▶ _To do_: Scan the entries below. List each line with "data".
=== Extracted information ===
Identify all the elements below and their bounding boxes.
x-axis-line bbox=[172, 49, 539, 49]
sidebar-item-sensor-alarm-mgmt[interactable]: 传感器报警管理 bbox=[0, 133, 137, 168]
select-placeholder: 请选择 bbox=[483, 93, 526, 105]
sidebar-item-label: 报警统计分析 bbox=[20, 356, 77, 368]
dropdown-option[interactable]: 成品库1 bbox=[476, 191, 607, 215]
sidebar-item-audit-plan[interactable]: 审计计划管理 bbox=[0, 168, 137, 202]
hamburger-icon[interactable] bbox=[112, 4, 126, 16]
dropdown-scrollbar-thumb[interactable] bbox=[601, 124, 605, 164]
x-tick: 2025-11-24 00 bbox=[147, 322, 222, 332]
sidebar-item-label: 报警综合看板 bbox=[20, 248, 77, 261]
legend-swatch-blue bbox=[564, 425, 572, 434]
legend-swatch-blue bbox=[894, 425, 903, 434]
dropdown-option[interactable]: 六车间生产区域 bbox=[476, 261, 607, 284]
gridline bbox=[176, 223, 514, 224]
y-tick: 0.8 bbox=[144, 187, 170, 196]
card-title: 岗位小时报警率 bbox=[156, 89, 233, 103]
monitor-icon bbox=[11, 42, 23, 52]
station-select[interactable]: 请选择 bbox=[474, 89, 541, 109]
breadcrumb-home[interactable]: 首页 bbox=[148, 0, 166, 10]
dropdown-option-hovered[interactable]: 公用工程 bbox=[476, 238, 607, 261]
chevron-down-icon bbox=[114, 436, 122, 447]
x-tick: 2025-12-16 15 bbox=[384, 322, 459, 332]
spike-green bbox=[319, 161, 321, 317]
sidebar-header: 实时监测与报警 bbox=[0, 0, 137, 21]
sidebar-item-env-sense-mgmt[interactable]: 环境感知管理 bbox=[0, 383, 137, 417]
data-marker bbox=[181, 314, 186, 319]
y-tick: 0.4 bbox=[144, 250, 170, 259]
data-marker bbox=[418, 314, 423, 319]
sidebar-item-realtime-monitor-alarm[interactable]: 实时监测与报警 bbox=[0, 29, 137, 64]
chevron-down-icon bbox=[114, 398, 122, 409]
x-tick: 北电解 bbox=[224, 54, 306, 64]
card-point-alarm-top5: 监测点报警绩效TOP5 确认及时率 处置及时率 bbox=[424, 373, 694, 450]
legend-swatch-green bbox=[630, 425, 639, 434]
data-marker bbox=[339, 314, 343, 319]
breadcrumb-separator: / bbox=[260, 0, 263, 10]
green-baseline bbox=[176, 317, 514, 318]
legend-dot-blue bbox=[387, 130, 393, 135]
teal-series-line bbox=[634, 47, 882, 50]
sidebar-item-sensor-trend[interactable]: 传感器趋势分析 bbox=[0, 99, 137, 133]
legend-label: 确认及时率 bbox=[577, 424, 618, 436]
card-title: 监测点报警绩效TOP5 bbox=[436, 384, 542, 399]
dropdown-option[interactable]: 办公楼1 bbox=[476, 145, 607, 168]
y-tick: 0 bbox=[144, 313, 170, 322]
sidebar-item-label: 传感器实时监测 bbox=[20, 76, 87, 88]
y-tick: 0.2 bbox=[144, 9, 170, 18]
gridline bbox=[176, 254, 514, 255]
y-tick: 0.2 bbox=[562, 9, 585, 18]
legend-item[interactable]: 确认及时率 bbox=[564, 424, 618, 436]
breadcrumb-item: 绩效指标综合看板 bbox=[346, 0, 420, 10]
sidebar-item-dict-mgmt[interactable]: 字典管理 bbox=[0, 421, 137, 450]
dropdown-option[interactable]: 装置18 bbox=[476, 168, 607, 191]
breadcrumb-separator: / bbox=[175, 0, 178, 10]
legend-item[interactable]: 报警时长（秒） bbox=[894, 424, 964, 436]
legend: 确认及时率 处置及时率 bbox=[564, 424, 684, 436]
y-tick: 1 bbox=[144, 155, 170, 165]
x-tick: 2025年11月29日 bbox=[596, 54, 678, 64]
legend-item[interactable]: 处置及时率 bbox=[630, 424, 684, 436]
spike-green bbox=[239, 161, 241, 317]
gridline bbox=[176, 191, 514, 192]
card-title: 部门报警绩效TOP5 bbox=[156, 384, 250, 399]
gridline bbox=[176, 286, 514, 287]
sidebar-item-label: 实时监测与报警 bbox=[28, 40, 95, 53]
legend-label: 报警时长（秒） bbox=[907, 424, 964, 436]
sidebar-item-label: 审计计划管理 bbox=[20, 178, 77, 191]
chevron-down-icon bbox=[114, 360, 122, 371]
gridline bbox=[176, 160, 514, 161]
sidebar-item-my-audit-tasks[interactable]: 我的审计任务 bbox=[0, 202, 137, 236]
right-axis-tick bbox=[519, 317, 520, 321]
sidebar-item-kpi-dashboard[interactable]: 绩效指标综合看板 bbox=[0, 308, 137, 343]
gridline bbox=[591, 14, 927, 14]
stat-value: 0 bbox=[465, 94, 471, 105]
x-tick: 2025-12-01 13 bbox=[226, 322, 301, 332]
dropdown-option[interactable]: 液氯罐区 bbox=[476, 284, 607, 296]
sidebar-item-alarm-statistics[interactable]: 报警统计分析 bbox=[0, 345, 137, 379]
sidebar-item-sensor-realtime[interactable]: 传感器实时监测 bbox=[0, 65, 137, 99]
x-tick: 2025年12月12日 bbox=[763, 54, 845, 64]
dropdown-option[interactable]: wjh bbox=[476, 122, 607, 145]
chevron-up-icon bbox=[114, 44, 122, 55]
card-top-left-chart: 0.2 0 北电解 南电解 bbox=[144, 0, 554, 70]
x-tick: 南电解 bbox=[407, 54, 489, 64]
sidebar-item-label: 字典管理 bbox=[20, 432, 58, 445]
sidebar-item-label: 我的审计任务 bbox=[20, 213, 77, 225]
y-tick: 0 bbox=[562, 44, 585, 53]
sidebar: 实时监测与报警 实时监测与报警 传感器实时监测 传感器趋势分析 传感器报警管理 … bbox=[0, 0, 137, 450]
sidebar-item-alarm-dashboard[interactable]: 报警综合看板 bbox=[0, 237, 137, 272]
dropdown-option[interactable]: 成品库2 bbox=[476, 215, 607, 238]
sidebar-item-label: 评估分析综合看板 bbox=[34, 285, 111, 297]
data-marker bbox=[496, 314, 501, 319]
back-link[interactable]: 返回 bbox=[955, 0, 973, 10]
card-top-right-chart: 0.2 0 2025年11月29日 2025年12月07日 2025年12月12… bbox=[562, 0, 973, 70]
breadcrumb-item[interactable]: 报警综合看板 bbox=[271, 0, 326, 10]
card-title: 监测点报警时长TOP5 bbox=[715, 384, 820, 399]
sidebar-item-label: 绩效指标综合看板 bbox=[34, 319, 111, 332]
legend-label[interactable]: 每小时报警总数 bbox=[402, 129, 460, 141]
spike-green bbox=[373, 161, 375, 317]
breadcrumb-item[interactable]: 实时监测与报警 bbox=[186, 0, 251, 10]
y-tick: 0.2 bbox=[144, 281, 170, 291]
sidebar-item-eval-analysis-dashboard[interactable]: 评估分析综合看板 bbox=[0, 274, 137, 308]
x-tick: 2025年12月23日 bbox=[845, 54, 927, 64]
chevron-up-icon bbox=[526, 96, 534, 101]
===
▶ _Written solution_:
data-marker bbox=[181, 314, 186, 319]
data-marker bbox=[418, 314, 423, 319]
data-marker bbox=[339, 314, 343, 319]
data-marker bbox=[496, 314, 501, 319]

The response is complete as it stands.